On George Michalopulos’ site, Monomakhos, readers have been arguing about yet another confusing and boring topic involving ecclesial politics in the O.C.A. I sometimes attempt to follow these discussions for the interesting tangents that appear in the threads. Just so, comments in the recent post about Bishop Melchizedek referred to the Pokrov crew. Pokrov is a web site that publicizes accusations of clerical impropriety. It claims to be “a resource for survivors of abuse in the Orthodox Church.” Though such a ministry seems beneficial, the witch hunting tendencies of Pokrov remind me of the politically ambitious district attorneys who ginned up sexual abuse cases against the childcare industry decades ago in order to appear as protectors of the people. Commentator Helga wrote:
My experience of reading “Pokrov” is that they are attention-seekers who feed off of strife and upheaval. . . .
Also, Pokrov seems to glory in creating scandal where none exists . . .
My friend Andrew coined the condition that the Pokrov women suffer “moral greed.” It consists in eagerly anticipating scandal so that one may exercise outrage and disgust. For it is in railing against whatever abuse or “social injustice” the morally greedy encounter that they find their happiness and self actualization. It is Manicheism for the Lifetime Channel, though the fastidiousness of these righteous ones curiously only applies to a narrow spectrum of proper behavior. The hypocrisy and prelest of the Puritans of yore have been passed down to their post-Christian heirs who manifest that old hallowed sanctimony in The Vagina Monologues, Shantytowns, and P.E.T.A. antics. With Pokrov, it is not as bad. The Pokrovettes are more like Nancy Grace in a Russian shawl.

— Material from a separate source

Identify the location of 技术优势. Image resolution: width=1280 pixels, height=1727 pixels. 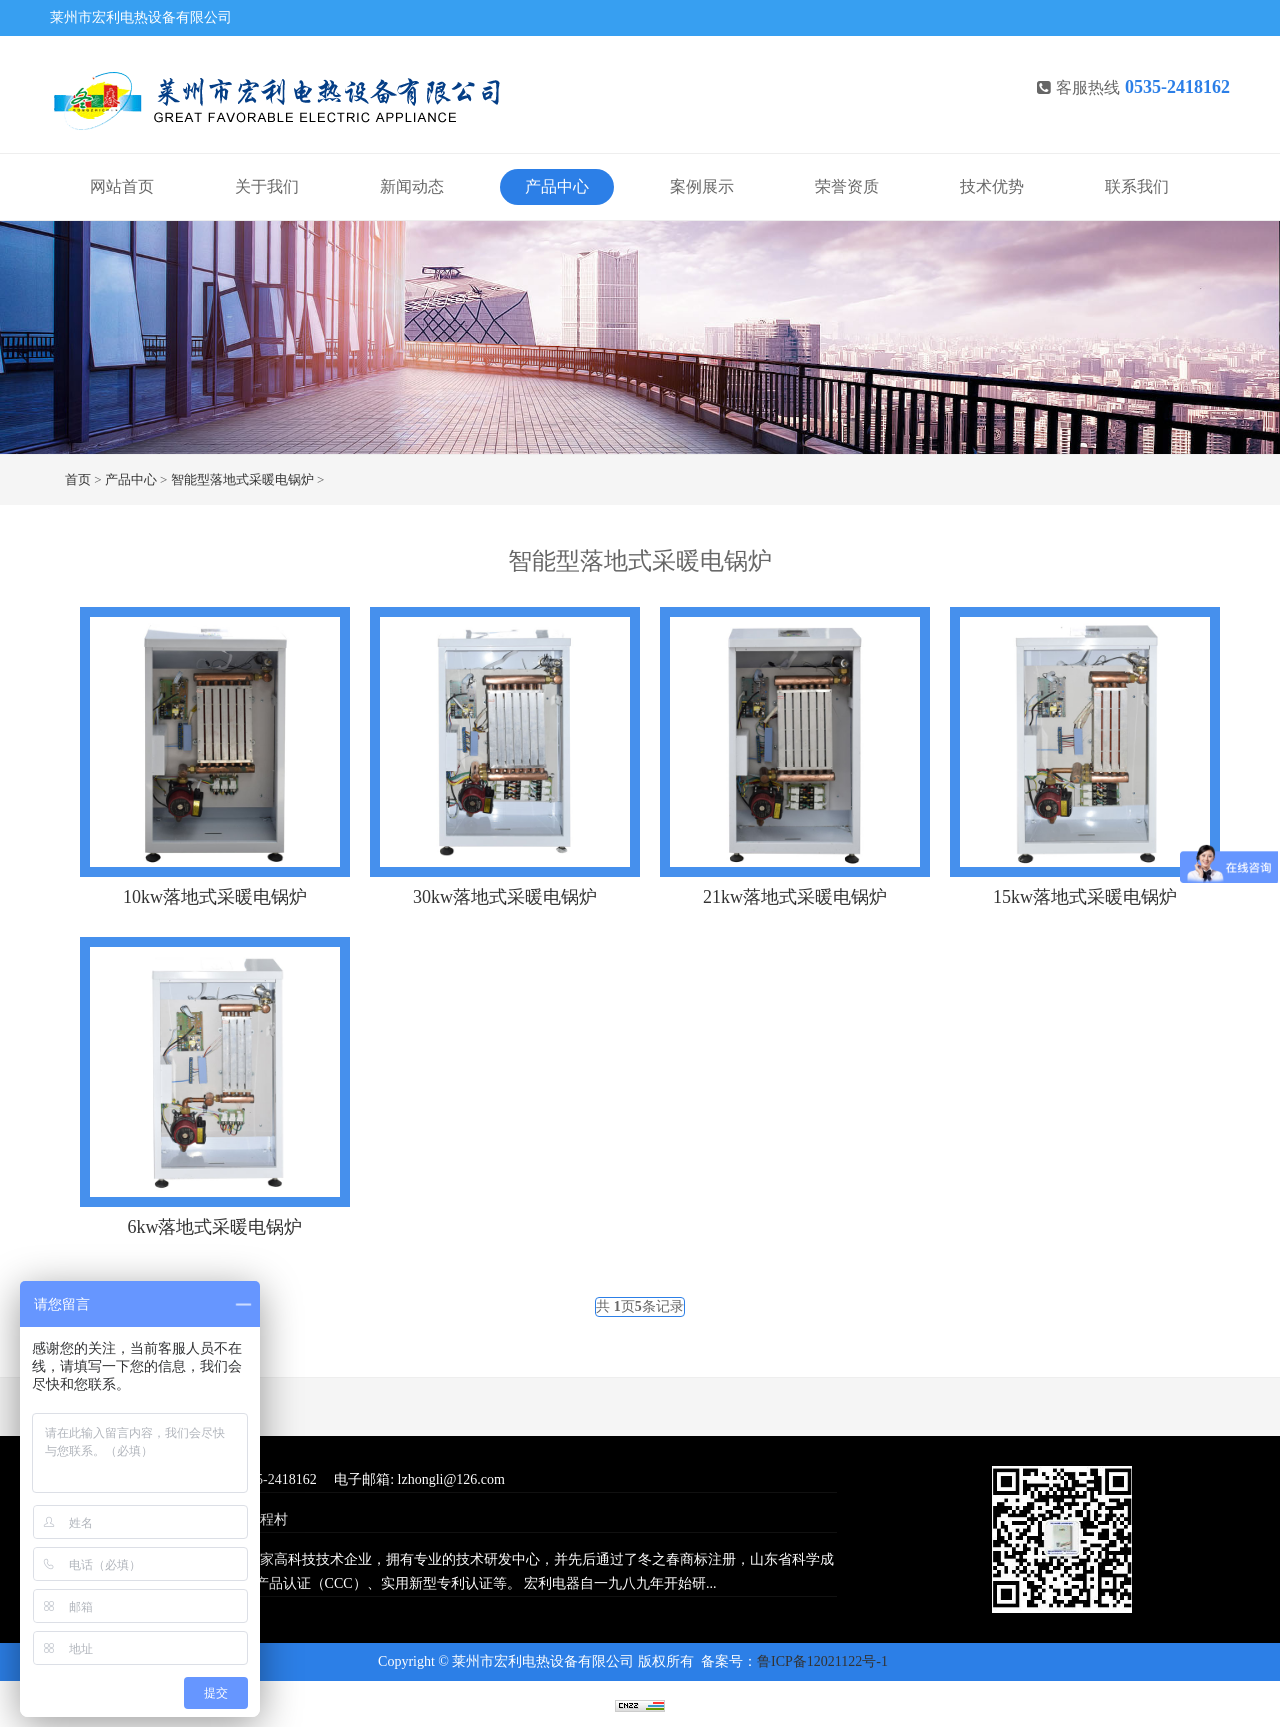 (992, 186).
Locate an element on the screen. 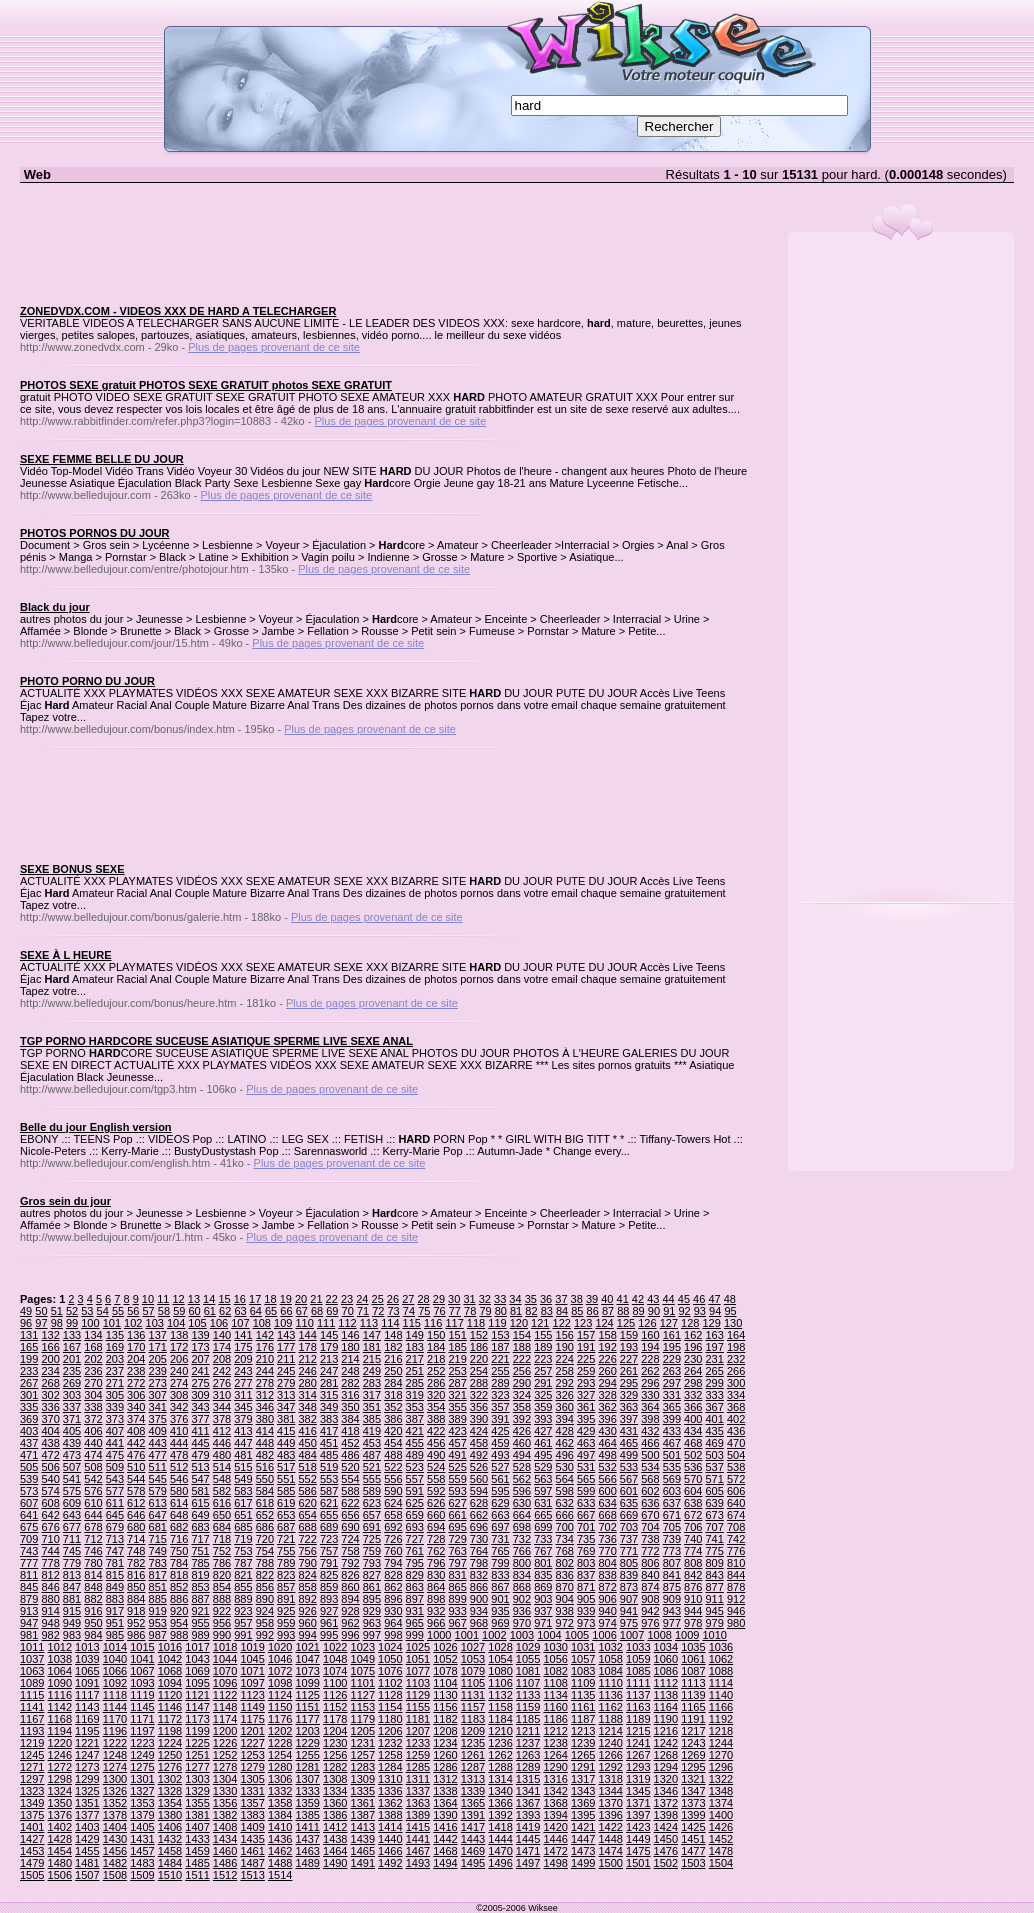  76 is located at coordinates (439, 1311).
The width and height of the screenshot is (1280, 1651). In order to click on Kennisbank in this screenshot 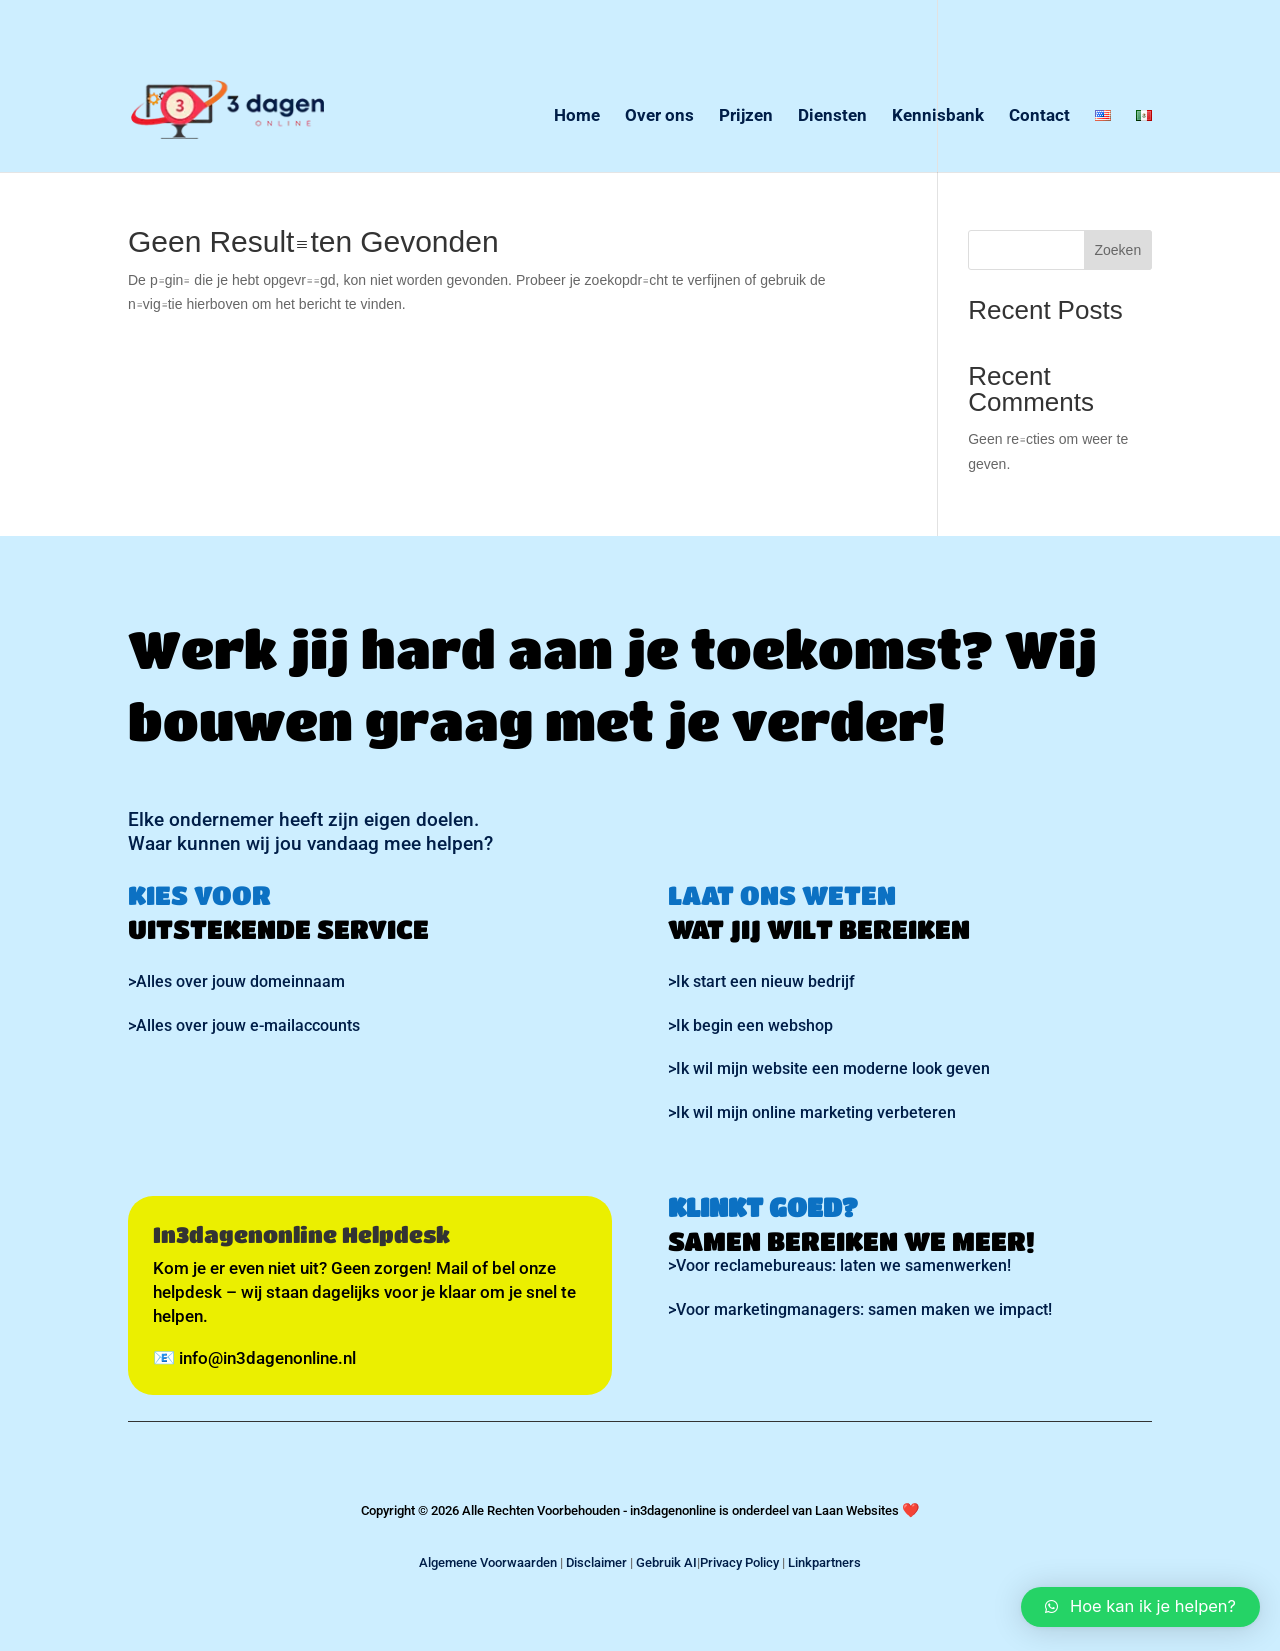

Lusting after power and prestige has often accompanied social reformers and crusaders for progress, from the Gracchi to that patchouli smelly girl on campus who refuses to shave her armpits lest she capitulate to the phallocracy. Whether these folks pander to the masses or score self righteous street cred among fellow radicals, many who claim to seek the betterment of mankind are simply competing for status and gain among their peculiar peers. Even a brief sojourn with leftist activists will teach you all that you need to know about the character type. True love of virtue and true charity for mankind are much rarer, and the bearers of such qualities typically improve the world without making their chief focus the shortcomings of everyone else.
There is obviously a need for muckraking in this fallen world, and the weak will always require champions on their behalf. However, there is a temptation that follows such good work, wherein one aquires a taste for righteous indignation and thereafter greedily sets off in search of offenses to fight and victims to protect. As such, we should be thankful for the good work that Pokrov has done. We must not tolerate clerical abuse. Consider the Roman Church’s problems from the past few generations; disease was allowed to fester, and the rot damaged many lives. A “watchdog” for clerical abuse performs a good service for the Church. However, the overreach and hysteria of Pokrov demonstrate that even well intentioned paths might lead to peril. There are predatory clerics, but there are also predatory laymen who realize what power they can wield through false accusations. Pokrov enthusiastically enables such folks, and their mission may have perverted them by making them hostile to traditional hierarchy and authority in the Church. They label Orthodox monasticism cultish, and they have whored themselves out to modernists who despise traditional Orthodox praxis and doctrine.
In the midst of those who truly labor for justice there is a mighty crowd of busybodies who have discovered a guise for their vice that earns them praise, respect, and money. Among them are mediocre, passive aggressive souls who nevertheless seek status and dominion over others. They lack the typical traits of leadership that result in such, but they have tasted a parasitic form of power by bringing down the exalted and proud. And they hunger for more. They are the high priestesses of slave morality.